Use the context.run method to process webhook events in discrete, trackable steps:
export const { POST } = serve(async (context) => {
  // ... Parse and validate the incoming request

  const user = await context.run<false | UserPayload>(
    "handle-webhook-event",
    async () => {
      if (event.type === "user.created") {
        const { id: clerkUserId, email_addresses, first_name } = event.data;
        const primaryEmail = email_addresses.find(
          (email) => (email.id = event.data.primary_email_address_id)
        );

        if (!primaryEmail) {
          return false;
        }

        return {
          event: event.type,
          userId: clerkUserId,
          email: primaryEmail.email_address,
          firstName: first_name,
        } as UserPayload;
      }
      return false;
    }
  );
});
@serve.post("/api/example")
async def example(context: AsyncWorkflowContext[str]) -> None:
    # ... Parse and validate the incoming request

    async def _handle_webhook_event():
        if event.type == "user.created":
            clerk_user_id = event.data["id"]
            email_addresses = event.data["email_addresses"]
            first_name = event.data["first_name"]

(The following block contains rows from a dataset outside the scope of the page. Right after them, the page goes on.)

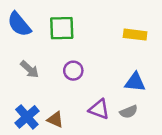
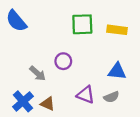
green square: (62, 28) -> (82, 24), moved
gray arrow: (30, 69) -> (38, 73), moved

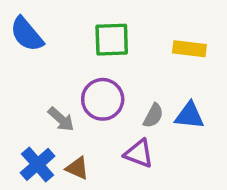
green square: (82, 24) -> (112, 40), moved
purple circle: (63, 61) -> (103, 99), size x1.5
gray semicircle: (111, 97) -> (153, 116), moved, turned -40

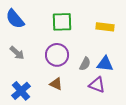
gray arrow: (61, 119) -> (17, 53), moved
purple triangle: (139, 154) -> (97, 85), moved
brown triangle: (77, 168) -> (56, 84), moved

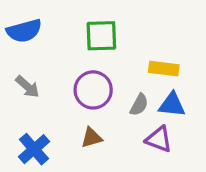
blue semicircle: (15, 19) -> (24, 31), turned -65
yellow rectangle: (105, 27) -> (164, 69), moved
brown triangle: (56, 84) -> (92, 138), turned -40

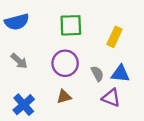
yellow rectangle: (164, 69) -> (115, 37), moved, turned -72
gray semicircle: (139, 105) -> (97, 74), turned -56

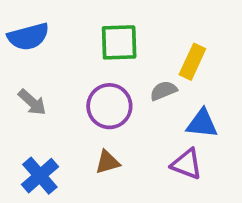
gray semicircle: (97, 74) -> (163, 91), moved, turned -84

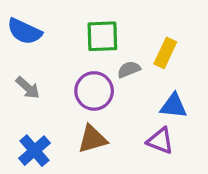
blue semicircle: (28, 37) -> (24, 31), turned 40
gray semicircle: (163, 91) -> (129, 69), moved
brown triangle: (107, 162) -> (92, 139), size x1.4

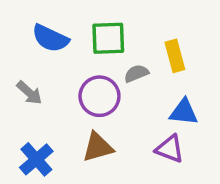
blue semicircle: (24, 31) -> (50, 38), moved
yellow rectangle: (165, 53) -> (175, 56), turned -40

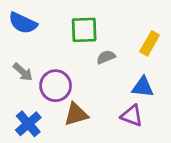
blue semicircle: (50, 38) -> (23, 23), moved
yellow rectangle: (175, 56) -> (150, 43), moved, turned 45
purple circle: (99, 96) -> (56, 86), moved

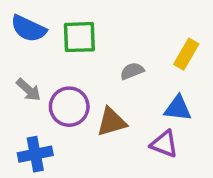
green square: (84, 30) -> (79, 37), moved
brown triangle: (76, 114) -> (112, 122), moved
blue cross: (28, 124) -> (35, 154), turned 30

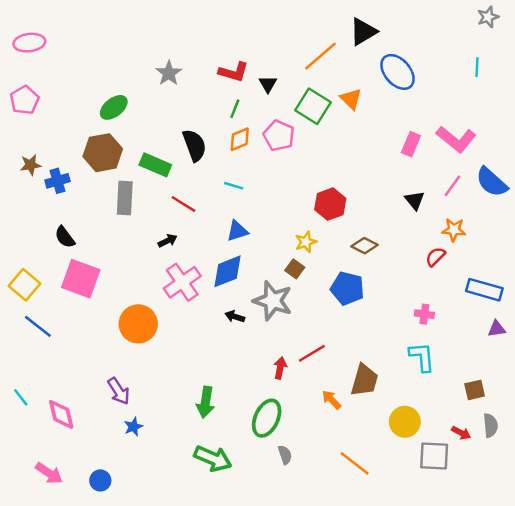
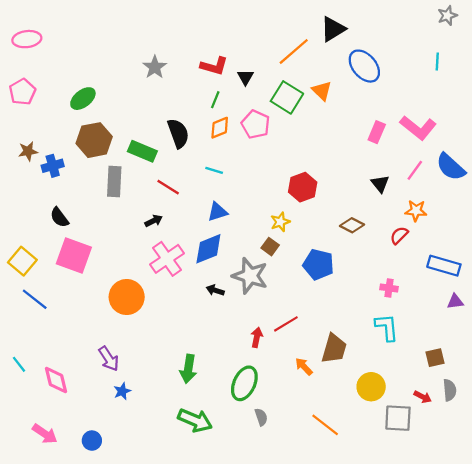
green ellipse: (114, 107) -> (83, 99), moved
brown diamond: (364, 246) -> (352, 225), moved

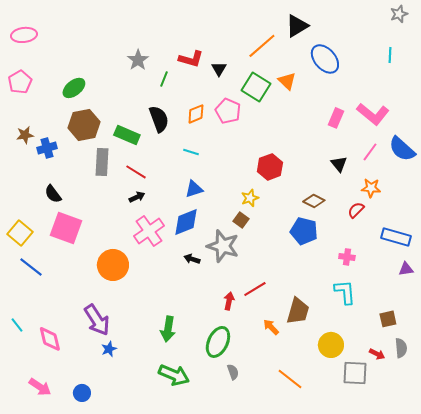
green line: (215, 100) -> (164, 79), moved
red line: (168, 187) -> (136, 172), moved
blue pentagon: (318, 264) -> (304, 231), moved
purple arrow: (109, 359) -> (97, 320), size x1.4

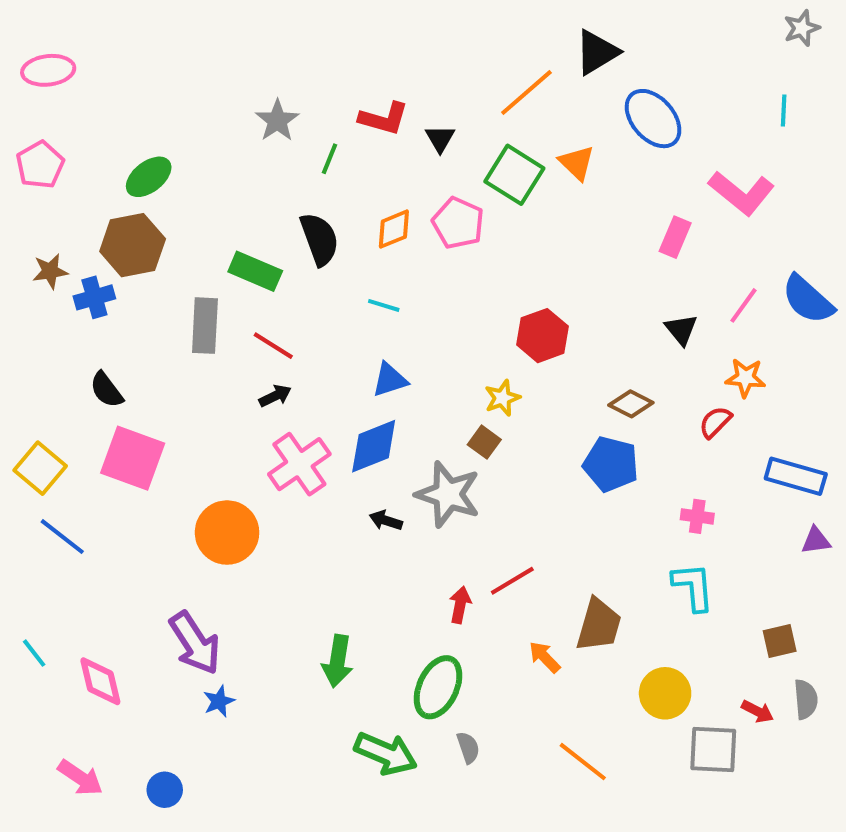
pink L-shape: (373, 114) -> (741, 193), moved
brown hexagon: (84, 125) -> (133, 245), moved
green arrow: (174, 375) -> (386, 754), moved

            primary_email = next(
                (
                    email
                    for email in email_addresses
                    if email.id == event.data["primary_email_address_id"]
                ),
                None,
            )

            if not primary_email:
                return False

            return {
                "event": event.type,
                "user_id": clerk_user_id,
                "email": primary_email["email_address"],
                "first_name": first_name,
            }

        return False

    user = await context.run("handle-webhook-event", _handle_webhook_event)

After validating the webhook and extracting the initial user data, you’ll often need to perform additional operations like creating customer records, sending welcome emails etc.
export const { POST } = serve(async (context) => {
  // ... Previous validation and user data extraction

  if (!user) {
    return;
  }

  const customer = await context.run("create-stripe-customer", async () => {
    return await stripe.customers.create({
      email: user.email,
      name: `${user.firstName} ${user.lastName}`,
      metadata: {
        userId: user.userId,
      },
    });
  });

  /// ... Additional steps
});
@serve.post("/api/example")
async def example(context: AsyncWorkflowContext[str]) -> None:
    # ... Previous validation and user data extraction

    if not user:
        return

    async def _create_stripe_customer():
        return await stripe.customers.create(
            email=user["email"],
            name=f"{user['first_name']} {user['last_name']}",
            metadata={"user_id": user["user_id"]},
        )

    customer = await context.run("create-stripe-customer", _create_stripe_customer)

    # ... Additional steps

You’re now ready to perform any operation in the following steps.